Interfacing of 8085 and 8259 increases the interrupt handling capability of 8085

microprocessor from 5 to 8 interrupt levels.

Features of 8259

1. It can be programmed either in level triggered or in edge triggered interrupt

level.

2.We can masked individual bits of interrupt request register.

3.We can increase interrupt handling capability upto 64 interrupt level by

cascading further 8259 PIC.

4.Clock cycle is not required

Pin Diagram of 8259 –

Block Diagram of 8259 PIC microprocessor –

The Block Diagram consists of 8 blocks which are – Data Bus Buffer, Read/Write

Logic, Cascade Buffer Comparator, Control Logic, Priority Resolver and 3

registers- ISR, IRR, IMR.

1. Data bus buffer – This Block is used as a mediator between 8259 and 8085/8086 microprocessor

by acting as a buffer. It takes the control word from the 8085 (let say)

microprocessor and transfer it to the control logic of 8259 microprocessor.

Also, after selection of Interrupt by 8259 microprocessor, it transfer the

opcode of the selected Interrupt and address of the Interrupt service sub

routine to the other connected microprocessor. The data bus buffer consists of

8 bits represented as D0-D7 in the block diagram. Thus, shows that a

maximum of 8 bits data can be transferred at a time.

2. Read/Write logic – This block works only when the value of pin CS is low (as this pin is active

low). This block is responsible for the flow of data depending upon the inputs

of RD and WR. These two pins are active low pins used for read and write

operations.

3. Control logic – It is the centre of the microprocessor and controls the functioning of every

block. It has pin INTR which is connected with other microprocessor for

taking interrupt request and pin INT for giving the output. If 8259 is enabled,

and the other microprocessor Interrupt flag is high then this causes the value

of the output INT pin high and in this way 8259 responds to the request made

by other microprocessor.

4. Interrupt request register (IRR) – It stores all the interrupt level which are requesting for Interrupt services.
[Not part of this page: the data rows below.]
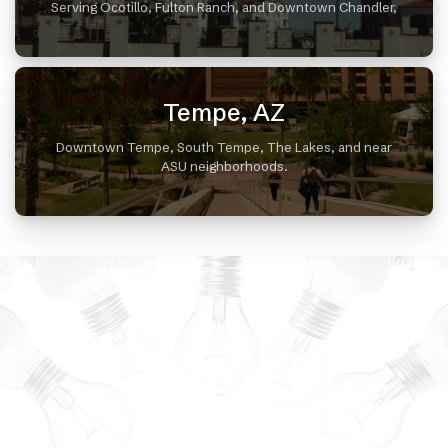
Serving Ocotillo, Fulton Ranch, and Downtown Chandler,
Tempe, AZ
Downtown Tempe, South Tempe, The Lakes, and near
ASU neighborhoods.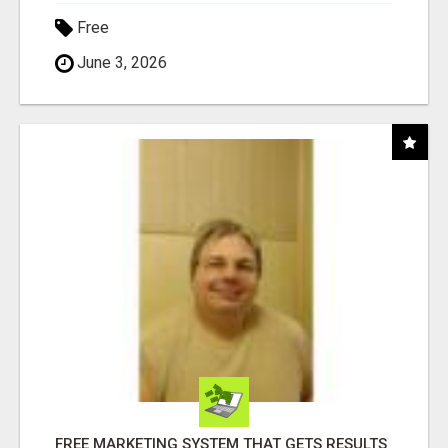
Free
June 3, 2026
FREE MARKETING SYSTEM THAT GETS RESULTS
5. Interrupt service register (ISR) – It stores the interrupt level which are currently being executed.

6. Interrupt mask register (IMR) – It stores the interrupt level which have to be masked by storing the masking

bits of the interrupt level.

7. Priority resolver –

It examines all the three registers and set the priority of interrupts and

according to the priority of the interrupts, interrupt with highest priority is set

in ISR register. Also, it reset the interrupt level which is already been serviced

in IRR.

8. Cascade buffer – To increase the Interrupt handling capability, we can further cascade more

number of pins by using cascade buffer. So, during increment of interrupt

capability, CSA lines are used to control multiple interrupt structure.SP/EN

(Slave program/Enable buffer) pin is when set to high, works in master mode

else in slave mode. In Non Buffered mode, SP/EN pin is used to specify

whether 8259 work as master or slave and in Buffered mode, SP/EN pin is

used as an output to enable data bus.